Now if you want to specify the queues to be mirrored across the cluster. This example will create a new policy 'ha-two-' that will mirror any queues with the name 'two.'

sudo rabbitmqctl set_policy ha-two "^two\." '{"ha-mode":"exactly","ha-params":2,"ha-sync-mode":"automatic"}'

Lastly, you can also create a new policy that allows you to set up queues to be mirrored to specific nodes on the RabbitMQ cluster. In this example you will create a new policy 'ha-nodes' that will mirror any queues with the name 'nodes.' to specific nodes 'rabbitmq2' and 'rabbitmq3'.

sudo rabbitmqctl set_policy ha-nodes "^nodes\." '{"ha-mode":"nodes","ha-params":["[email protected]", "[email protected]"]}'

create policies

Verify the list of policies on your RabbitMQ cluster via the following command. You'll then see policies 'ha-all', 'ha-two', and 'ha-nodes' are available on the RabbitMQ cluster.

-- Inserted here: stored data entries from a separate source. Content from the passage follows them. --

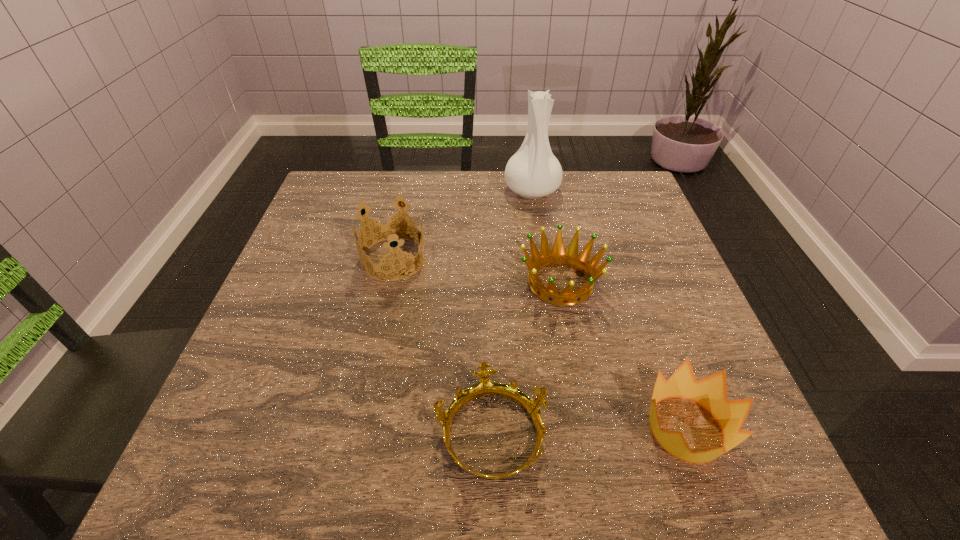 You are a GUI agent. You are given a task and a screenshot of the screen. Output one action in this format:
    pyautogui.click(x=<x>, y=<y>)
    Task: Click on the vase
    This screenshot has height=540, width=960.
    Given the screenshot: What is the action you would take?
    pyautogui.click(x=533, y=172)

Locate an element on the screen. the tallest object is located at coordinates (533, 172).

Identify the location of the leftmost object. (388, 231).

At what (x,y) coordinates should I click in order to perform the action: click on the tallest crown. Please return your answer as a coordinate pair (x, y). Image resolution: width=960 pixels, height=540 pixels. Looking at the image, I should click on (388, 231).

Where is `the shortest object`? The image size is (960, 540). the shortest object is located at coordinates (485, 387).

Locate an element on the screen. free space located on the front of the vase is located at coordinates (546, 285).

Find the location of a particular element. free spot located on the left of the leftmost crown is located at coordinates (323, 259).

The image size is (960, 540). In order to click on vacant space situated 0.120m on the right of the shortest object in this screenshot , I will do `click(620, 433)`.

Identify the location of object that is at the far edge. The image size is (960, 540). (533, 172).

The image size is (960, 540). I want to click on object located at the right edge, so click(710, 392). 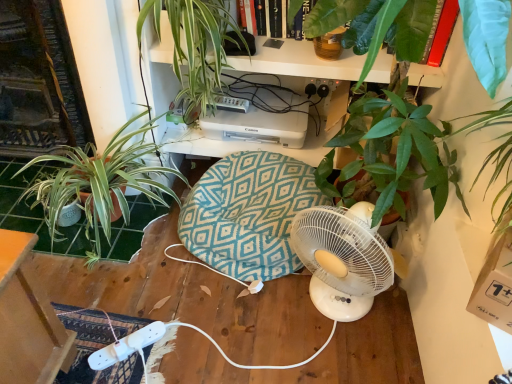 Question: Looking at the image, does green leafy plant at left, the 2th houseplant viewed from the right, seem bigger or smaller compared to green leafy plant at upper center, the 1th houseplant from the right?

Choices:
 (A) small
 (B) big

Answer: (B)

Question: From a real-world perspective, is green leafy plant at left, the first houseplant when ordered from left to right, positioned above or below green leafy plant at upper center, the 1th houseplant from the right?

Choices:
 (A) below
 (B) above

Answer: (A)

Question: Estimate the real-world distances between objects in this image. Which object is closer to the green leafy plant at upper center, the 2th houseplant from the left?

Choices:
 (A) black plastic plug at upper center
 (B) green leafy plant at left, the 2th houseplant viewed from the right
 (C) teal fabric swivel chair at center

Answer: (B)

Question: Which is nearer to the black plastic plug at upper center?

Choices:
 (A) teal fabric swivel chair at center
 (B) green leafy plant at upper center, the 2th houseplant from the left
 (C) green leafy plant at left, the 2th houseplant viewed from the right

Answer: (B) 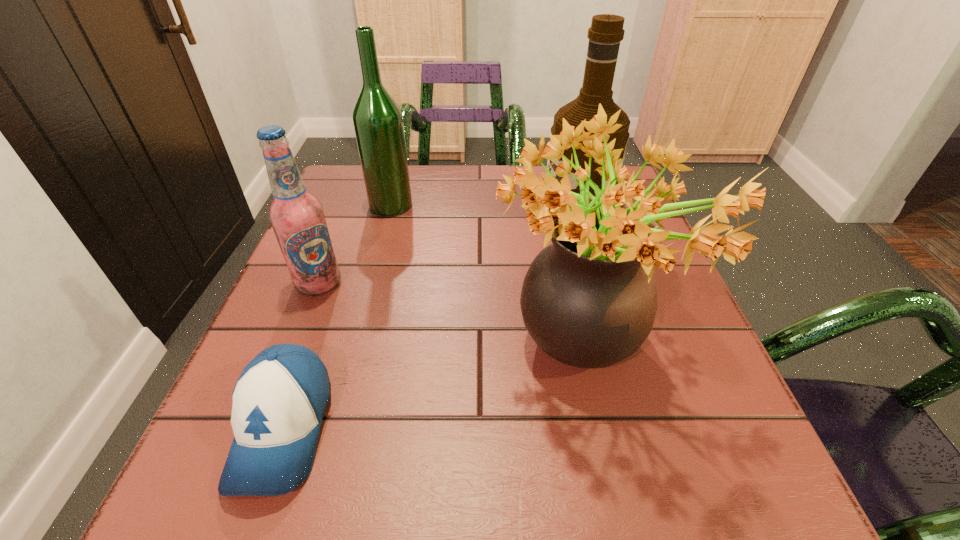 Identify the location of the rightmost alcohol. (606, 32).

I want to click on the second alcohol from right to left, so click(377, 119).

Locate an element on the screen. This screenshot has width=960, height=540. flower arrangement is located at coordinates (589, 300).

You are a GUI agent. You are given a task and a screenshot of the screen. Output one action in this format:
    pyautogui.click(x=<x>, y=<y>)
    Task: Click on the nearest alcohol
    
    Given the screenshot: What is the action you would take?
    pyautogui.click(x=297, y=217)

Locate an element on the screen. the shortest alcohol is located at coordinates (297, 217).

Image resolution: width=960 pixels, height=540 pixels. I want to click on the shortest object, so click(279, 400).

In order to click on vacant space located 0.350m on the label of the rightmost alcohol in this screenshot , I will do `click(393, 215)`.

Locate an element on the screen. The height and width of the screenshot is (540, 960). vacant space situated on the label of the rightmost alcohol is located at coordinates (483, 215).

I want to click on free point located 0.090m on the label of the rightmost alcohol, so click(504, 215).

This screenshot has height=540, width=960. In order to click on free space located on the back of the second alcohol from right to left in this screenshot , I will do `click(399, 176)`. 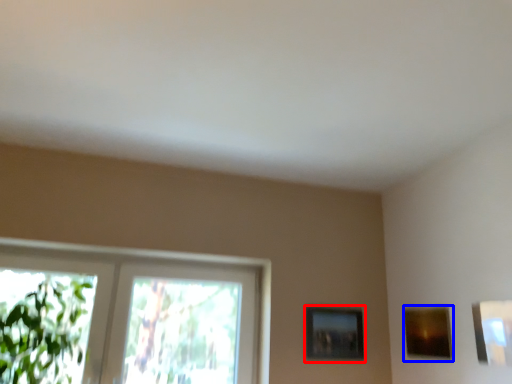 Question: Which object is further to the camera taking this photo, picture frame (highlighted by a red box) or picture frame (highlighted by a blue box)?

Choices:
 (A) picture frame
 (B) picture frame

Answer: (A) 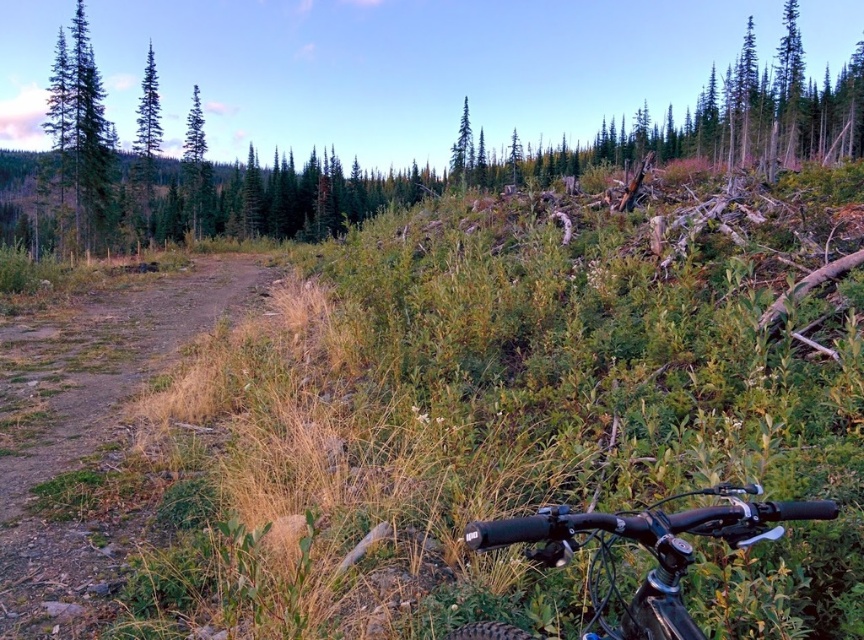 Question: Can you confirm if dirt/gravel path at left is positioned to the left of green matte tree at upper left?

Choices:
 (A) yes
 (B) no

Answer: (B)

Question: Estimate the real-world distances between objects in this image. Which object is closer to the green textured tree at upper left?

Choices:
 (A) green matte tree at upper left
 (B) black matte bicycle handlebars at lower right

Answer: (A)

Question: Can you confirm if dirt/gravel path at left is bigger than black matte bicycle handlebars at lower right?

Choices:
 (A) no
 (B) yes

Answer: (B)

Question: Which point is closer to the camera taking this photo?

Choices:
 (A) (93, 122)
 (B) (532, 538)

Answer: (B)

Question: Can you confirm if dirt/gravel path at left is wider than green textured tree at upper left?

Choices:
 (A) no
 (B) yes

Answer: (A)

Question: Which is nearer to the green textured tree at upper left?

Choices:
 (A) dirt/gravel path at left
 (B) green matte tree at upper center
 (C) black matte bicycle handlebars at lower right
 (D) green matte tree at upper left

Answer: (D)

sudo rabbitmqctl list_policies

rabbitmq policies

Accessing RabbitMQ Cluster via Management Plugin

Open your web browser and visit the server IP address followed by the default RabbitMQ port 15672 (i.e: http://192.168.5.21). You will then get the RabbitMQ login page.

Log in with the new user and password you have created and click 'Login'.

rabbitmq login

You should now see the RabbitMQ administration dashboard provided by the 'rabbitmq_management' plugin.

rabbitmq dashboard

Next, click on the 'Admin' tab and click 'Policies' to verify that the RabbitMQ policies that you have created are available.

In the below screenshot, you can see three different policies, the 'ha-all', 'ha-two', and 'ha-nodes'.

list policies

Conclusion

Congratulations! You have now installed the RabbitMQ server and configured the RabbitMQ cluster with three Ubuntu 22.04 servers. Also, you have configured the UFW firewall for securing the RabbitMQ deployment, and also configured the administrator user for RabbitMQ, and created a classic queue mirroring on the RabbitMQ cluster via RabbitMQ policies.

With this in place, you can now use RabbitMQ as a message broker for your application and infrastructure. However, you can also bring the RabbitMQ deployment to the next level by setting up such as quorum queues, securing RabbitMQ via TLS, and many more.